Künzel Julian, Koch Michael, Brase Christoph, Fietkau Rainer, Iro Heinrich, Zenk Johannes
Department of Otorhinolaryngology, Head and Neck Surgery, University of Erlangen-Nuremberg Medical School, Erlangen, Germany.
Department of Otorhinolaryngology, Head and Neck Surgery, University of Erlangen-Nuremberg Medical School, Erlangen, Germany.
Am J Otolaryngol. 2014 Mar-Apr;35(2):186-91. doi: 10.1016/j.amjoto.2013.08.020. Epub 2013 Sep 17.
To analyze the results after surgery or stereotactic radiotherapy (SRT) in the treatment of cervical paragangliomas. Against this background, the decision-making algorithm used in the treatment of carotid body tumors (CBTs) and vagal paragangliomas (VPs) was reevaluated relative to the existing literature on the topic.
Retrospective study between 2000 and 2012. A total of 27 CBTs and nine VPs in 32 patients were treated. Shamblin class I: 59.3% (n=16); class II: 29.6% (n=8); class III: 11.1% (n=3). Treatment modalities were surgery, radiotherapy, or observation. The end points for analysis were long-term tumor control and integrity of the cranial nerves.

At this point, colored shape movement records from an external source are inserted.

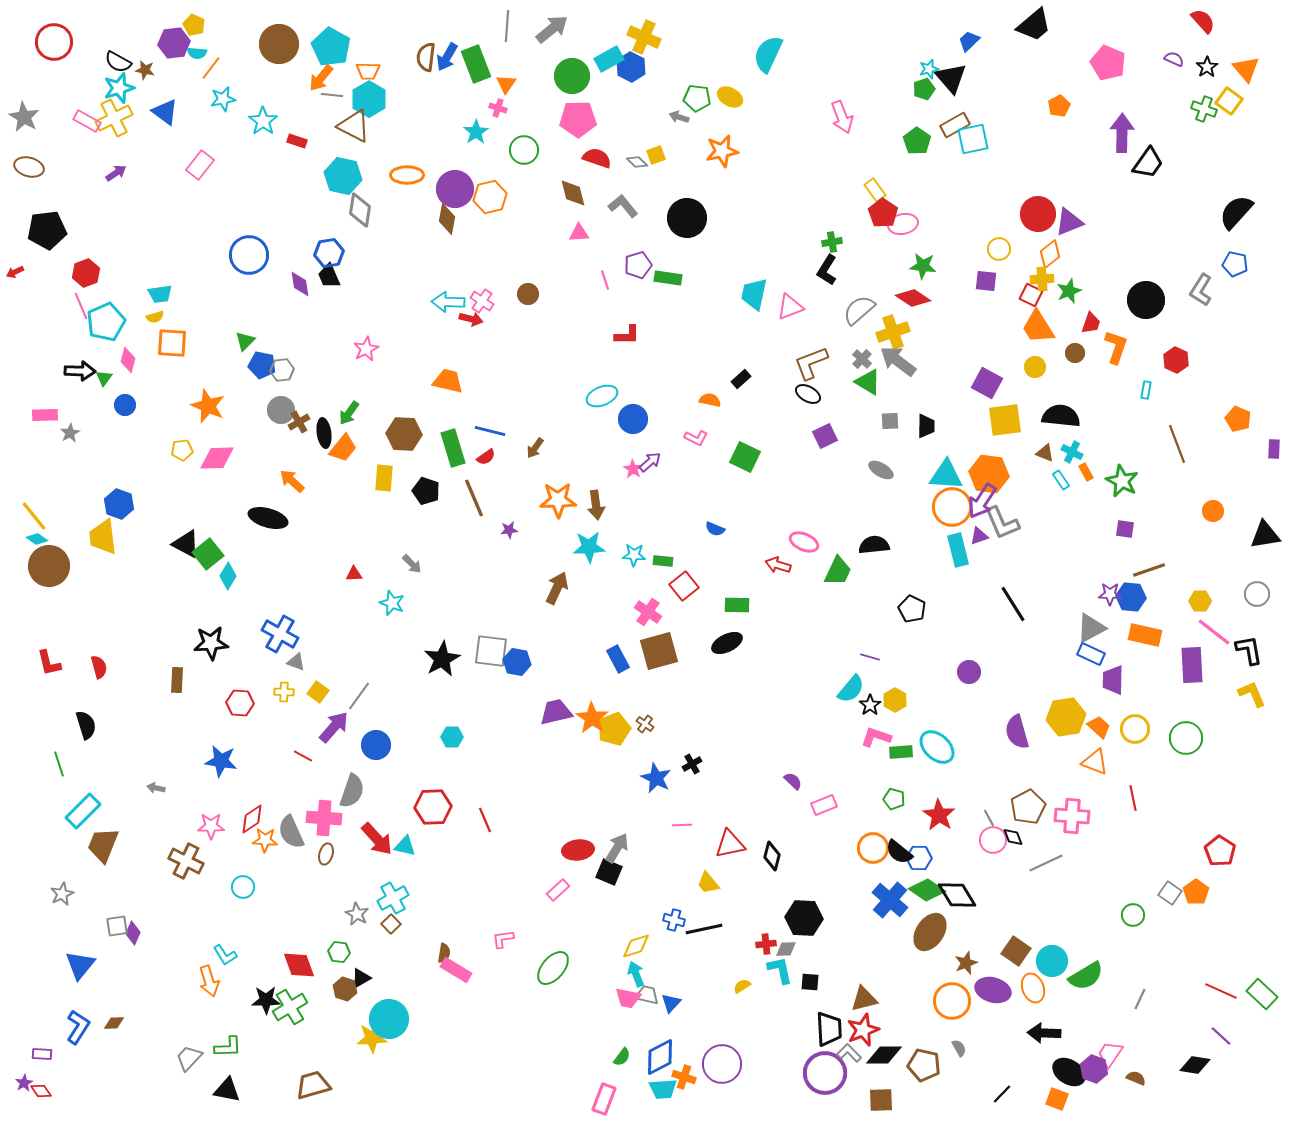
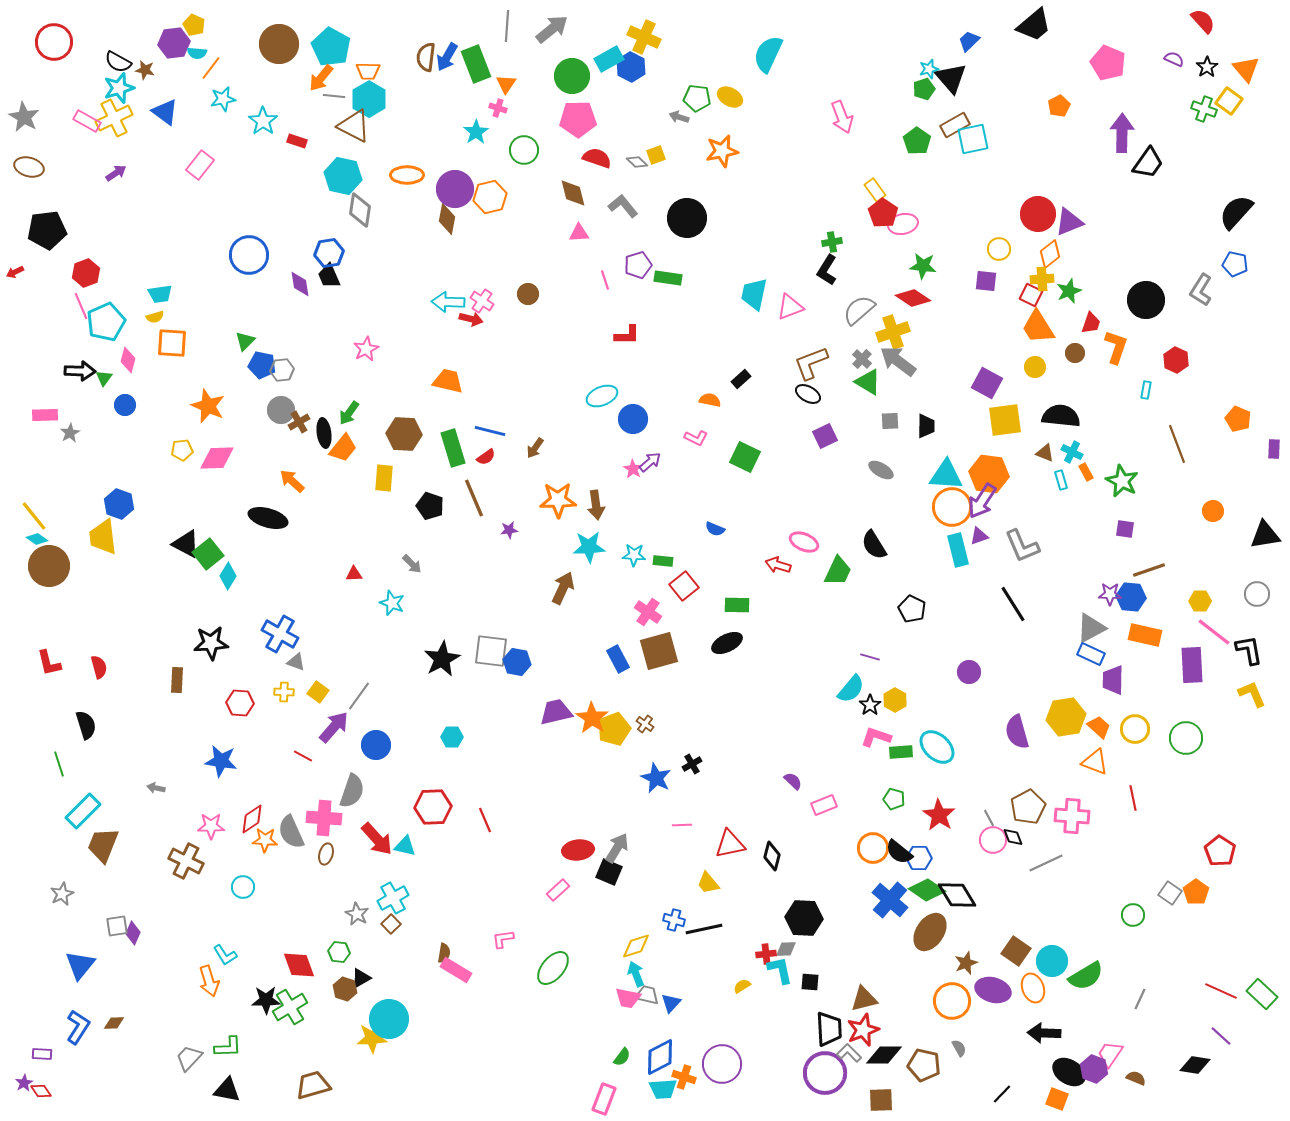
gray line at (332, 95): moved 2 px right, 1 px down
cyan rectangle at (1061, 480): rotated 18 degrees clockwise
black pentagon at (426, 491): moved 4 px right, 15 px down
gray L-shape at (1002, 523): moved 20 px right, 23 px down
black semicircle at (874, 545): rotated 116 degrees counterclockwise
brown arrow at (557, 588): moved 6 px right
red cross at (766, 944): moved 10 px down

21 CBTs and seven VPs underwent surgery; SRT was performed in three CBTs and two VPs. Three CBTs were clinically observed. Permanent nerve paresis followed after surgery for CBTs in five patients (20%) and in all patients with VPs. No impaired cranial nerve function resulted after SRT. The median follow-up period was 4.7 years. The tumor control rate after therapy for CBTs and VPs was 100%. One CBT that received clinical observation showed slow tumor progression.

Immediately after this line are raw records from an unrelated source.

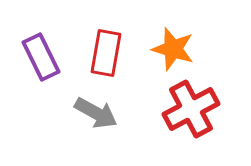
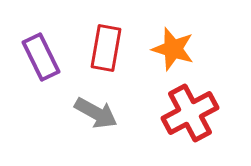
red rectangle: moved 5 px up
red cross: moved 1 px left, 4 px down
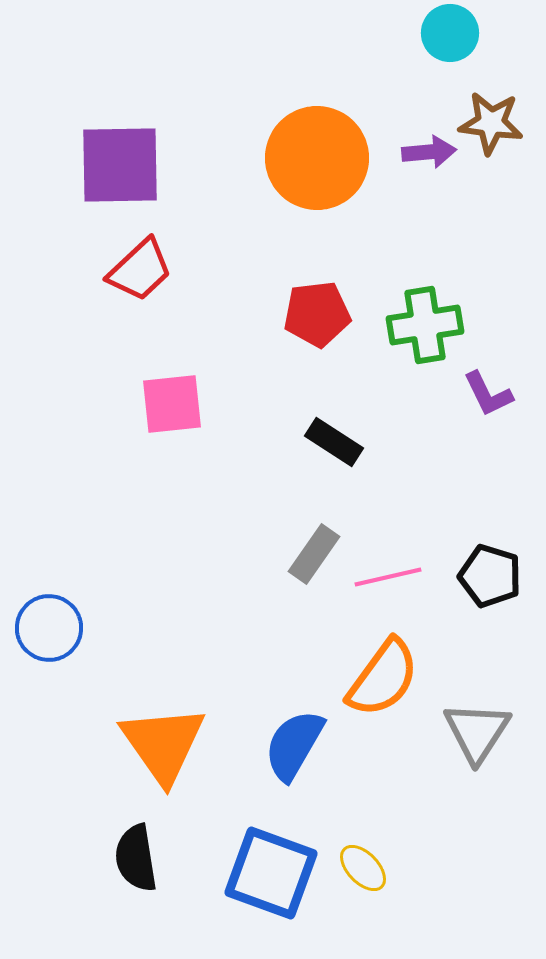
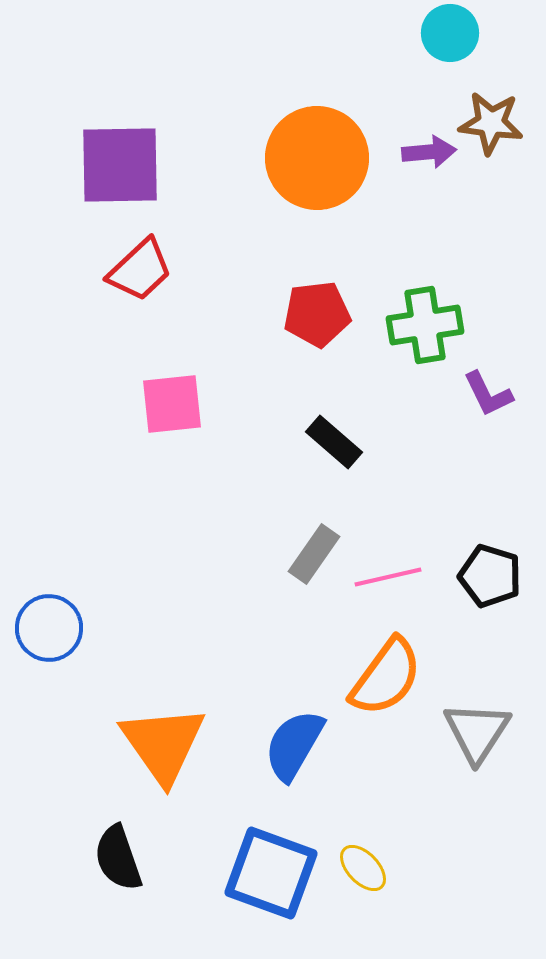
black rectangle: rotated 8 degrees clockwise
orange semicircle: moved 3 px right, 1 px up
black semicircle: moved 18 px left; rotated 10 degrees counterclockwise
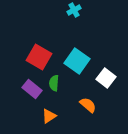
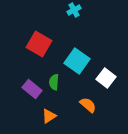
red square: moved 13 px up
green semicircle: moved 1 px up
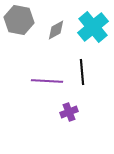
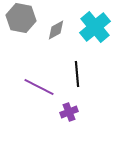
gray hexagon: moved 2 px right, 2 px up
cyan cross: moved 2 px right
black line: moved 5 px left, 2 px down
purple line: moved 8 px left, 6 px down; rotated 24 degrees clockwise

A surgical procedure should be regarded as the treatment of choice in patients with small CBTs. In larger CBTs, particularly in elderly patients with unimpaired cranial nerves, radical surgery should be regarded critically. As surgery for VPs caused regularly impairment of cranial nerves with functional disturbances of various degrees a comprehensive consultation with the patient is mandatory and nonsurgical strategies should be discussed.

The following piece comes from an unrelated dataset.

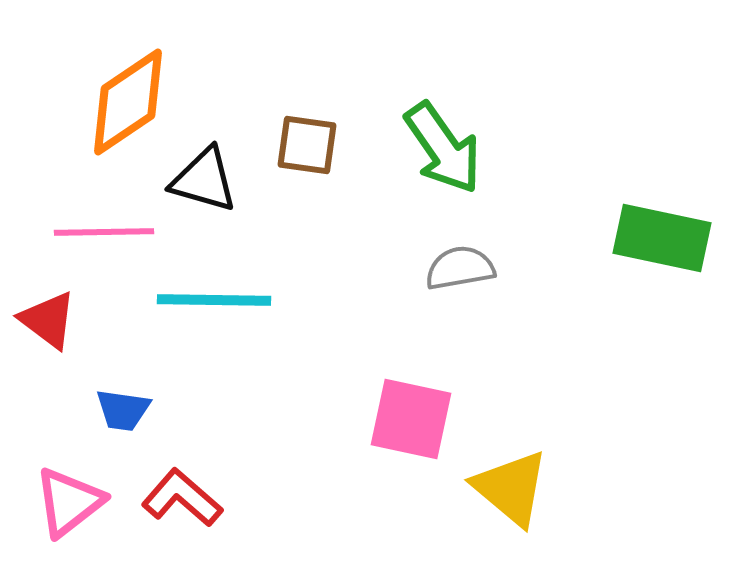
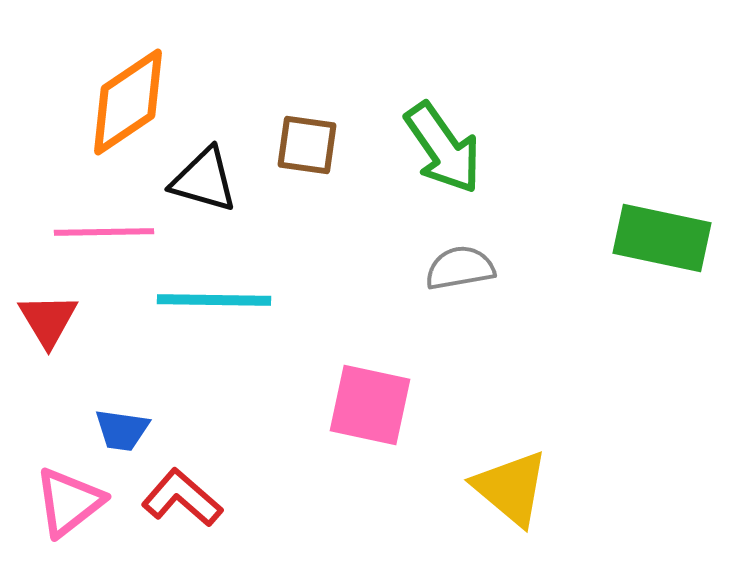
red triangle: rotated 22 degrees clockwise
blue trapezoid: moved 1 px left, 20 px down
pink square: moved 41 px left, 14 px up
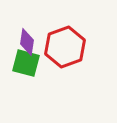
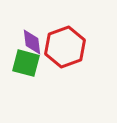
purple diamond: moved 5 px right; rotated 16 degrees counterclockwise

分析手术或立体定向放射治疗(SRT)治疗颈副神经节瘤后的结果。在此背景下,相对于该主题的现有文献,重新评估了用于治疗颈动脉体瘤(CBT)和迷走神经副神经节瘤(VP)的决策算法。
2000年至2012年的回顾性研究。共治疗了32例患者的27个CBT和9个VP。Shamblin I级:59.3%(n = 16);II级:29.6%(n = 8);III级:11.1%(n = 3)。治疗方式为手术、放疗或观察。分析的终点是长期肿瘤控制和颅神经完整性。
21个CBT和7个VP接受了手术;3个CBT和2个VP进行了SRT。3个CBT进行了临床观察。5例(20%)CBT患者术后出现永久性神经麻痹,所有VP患者术后均出现永久性神经麻痹。SRT后未出现颅神经功能受损。中位随访期为4.7年。CBT和VP治疗后的肿瘤控制率为100%。1例接受临床观察的CBT显示肿瘤进展缓慢。
对于小型CBT患者,手术应被视为首选治疗方法。对于较大的CBT,特别是颅神经未受损的老年患者,应谨慎考虑根治性手术。由于VP手术经常导致不同程度功能障碍的颅神经损伤,必须与患者进行全面会诊并讨论非手术策略。